### [Collected data]
►
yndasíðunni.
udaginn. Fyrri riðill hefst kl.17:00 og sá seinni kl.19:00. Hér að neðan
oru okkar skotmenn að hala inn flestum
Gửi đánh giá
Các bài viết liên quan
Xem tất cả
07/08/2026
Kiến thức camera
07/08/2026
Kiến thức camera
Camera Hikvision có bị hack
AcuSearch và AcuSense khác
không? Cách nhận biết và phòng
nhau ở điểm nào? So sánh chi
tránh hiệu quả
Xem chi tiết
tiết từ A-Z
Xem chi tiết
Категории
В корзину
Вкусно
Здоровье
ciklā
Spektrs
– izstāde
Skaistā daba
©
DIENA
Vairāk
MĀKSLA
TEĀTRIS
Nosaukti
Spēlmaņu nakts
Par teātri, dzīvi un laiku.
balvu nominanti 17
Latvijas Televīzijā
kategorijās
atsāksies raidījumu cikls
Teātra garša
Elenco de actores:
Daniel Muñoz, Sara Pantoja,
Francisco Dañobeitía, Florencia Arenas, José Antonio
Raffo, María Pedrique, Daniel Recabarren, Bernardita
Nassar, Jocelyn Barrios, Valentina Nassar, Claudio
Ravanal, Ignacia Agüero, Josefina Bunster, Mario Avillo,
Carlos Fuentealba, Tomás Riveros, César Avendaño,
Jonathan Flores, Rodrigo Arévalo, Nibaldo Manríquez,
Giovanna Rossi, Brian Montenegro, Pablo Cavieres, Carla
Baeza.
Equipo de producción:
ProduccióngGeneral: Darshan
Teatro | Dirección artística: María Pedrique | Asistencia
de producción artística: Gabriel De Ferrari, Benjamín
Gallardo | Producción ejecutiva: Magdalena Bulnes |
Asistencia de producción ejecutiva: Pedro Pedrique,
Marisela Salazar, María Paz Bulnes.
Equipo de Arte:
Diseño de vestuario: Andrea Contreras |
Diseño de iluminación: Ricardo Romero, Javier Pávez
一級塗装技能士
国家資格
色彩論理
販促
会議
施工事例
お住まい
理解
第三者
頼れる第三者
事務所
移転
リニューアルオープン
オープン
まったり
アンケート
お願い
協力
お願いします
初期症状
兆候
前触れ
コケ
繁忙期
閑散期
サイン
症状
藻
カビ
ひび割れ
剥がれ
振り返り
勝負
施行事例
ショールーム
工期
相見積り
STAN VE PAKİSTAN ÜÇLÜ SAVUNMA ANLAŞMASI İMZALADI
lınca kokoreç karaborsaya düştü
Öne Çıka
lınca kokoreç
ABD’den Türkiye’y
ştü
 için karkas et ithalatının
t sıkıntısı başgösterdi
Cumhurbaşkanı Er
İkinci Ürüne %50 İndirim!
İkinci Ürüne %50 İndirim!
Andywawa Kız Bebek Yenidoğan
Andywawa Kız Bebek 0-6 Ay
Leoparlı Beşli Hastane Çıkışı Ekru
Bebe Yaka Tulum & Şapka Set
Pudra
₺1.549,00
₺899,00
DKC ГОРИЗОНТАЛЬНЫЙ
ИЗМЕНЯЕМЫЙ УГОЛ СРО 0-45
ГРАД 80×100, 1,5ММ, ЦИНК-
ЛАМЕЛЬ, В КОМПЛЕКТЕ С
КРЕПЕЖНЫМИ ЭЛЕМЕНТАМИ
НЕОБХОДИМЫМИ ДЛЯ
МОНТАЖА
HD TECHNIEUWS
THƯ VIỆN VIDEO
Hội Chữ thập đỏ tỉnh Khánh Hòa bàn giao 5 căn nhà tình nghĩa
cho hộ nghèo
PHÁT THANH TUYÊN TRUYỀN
◄
### [Work request]
The lines above are to be retyped exactly, with none omitted.

### [Exercise response]
yndasíðunni.
udaginn. Fyrri riðill hefst kl.17:00 og sá seinni kl.19:00. Hér að neðan
oru okkar skotmenn að hala inn flestum
Gửi đánh giá
Các bài viết liên quan
Xem tất cả
07/08/2026
Kiến thức camera
07/08/2026
Kiến thức camera
Camera Hikvision có bị hack
AcuSearch và AcuSense khác
không? Cách nhận biết và phòng
nhau ở điểm nào? So sánh chi
tránh hiệu quả
Xem chi tiết
tiết từ A-Z
Xem chi tiết
Категории
В корзину
Вкусно
Здоровье
ciklā
Spektrs
– izstāde
Skaistā daba
©
DIENA
Vairāk
MĀKSLA
TEĀTRIS
Nosaukti
Spēlmaņu nakts
Par teātri, dzīvi un laiku.
balvu nominanti 17
Latvijas Televīzijā
kategorijās
atsāksies raidījumu cikls
Teātra garša
Elenco de actores:
Daniel Muñoz, Sara Pantoja,
Francisco Dañobeitía, Florencia Arenas, José Antonio
Raffo, María Pedrique, Daniel Recabarren, Bernardita
Nassar, Jocelyn Barrios, Valentina Nassar, Claudio
Ravanal, Ignacia Agüero, Josefina Bunster, Mario Avillo,
Carlos Fuentealba, Tomás Riveros, César Avendaño,
Jonathan Flores, Rodrigo Arévalo, Nibaldo Manríquez,
Giovanna Rossi, Brian Montenegro, Pablo Cavieres, Carla
Baeza.
Equipo de producción:
ProduccióngGeneral: Darshan
Teatro | Dirección artística: María Pedrique | Asistencia
de producción artística: Gabriel De Ferrari, Benjamín
Gallardo | Producción ejecutiva: Magdalena Bulnes |
Asistencia de producción ejecutiva: Pedro Pedrique,
Marisela Salazar, María Paz Bulnes.
Equipo de Arte:
Diseño de vestuario: Andrea Contreras |
Diseño de iluminación: Ricardo Romero, Javier Pávez
一級塗装技能士
国家資格
色彩論理
販促
会議
施工事例
お住まい
理解
第三者
頼れる第三者
事務所
移転
リニューアルオープン
オープン
まったり
アンケート
お願い
協力
お願いします
初期症状
兆候
前触れ
コケ
繁忙期
閑散期
サイン
症状
藻
カビ
ひび割れ
剥がれ
振り返り
勝負
施行事例
ショールーム
工期
相見積り
STAN VE PAKİSTAN ÜÇLÜ SAVUNMA ANLAŞMASI İMZALADI
lınca kokoreç karaborsaya düştü
Öne Çıka
lınca kokoreç
ABD’den Türkiye’y
ştü
 için karkas et ithalatının
t sıkıntısı başgösterdi
Cumhurbaşkanı Er
İkinci Ürüne %50 İndirim!
İkinci Ürüne %50 İndirim!
Andywawa Kız Bebek Yenidoğan
Andywawa Kız Bebek 0-6 Ay
Leoparlı Beşli Hastane Çıkışı Ekru
Bebe Yaka Tulum & Şapka Set
Pudra
₺1.549,00
₺899,00
DKC ГОРИЗОНТАЛЬНЫЙ
ИЗМЕНЯЕМЫЙ УГОЛ СРО 0-45
ГРАД 80×100, 1,5ММ, ЦИНК-
ЛАМЕЛЬ, В КОМПЛЕКТЕ С
КРЕПЕЖНЫМИ ЭЛЕМЕНТАМИ
НЕОБХОДИМЫМИ ДЛЯ
МОНТАЖА
HD TECHNIEUWS
THƯ VIỆN VIDEO
Hội Chữ thập đỏ tỉnh Khánh Hòa bàn giao 5 căn nhà tình nghĩa
cho hộ nghèo
PHÁT THANH TUYÊN TRUYỀN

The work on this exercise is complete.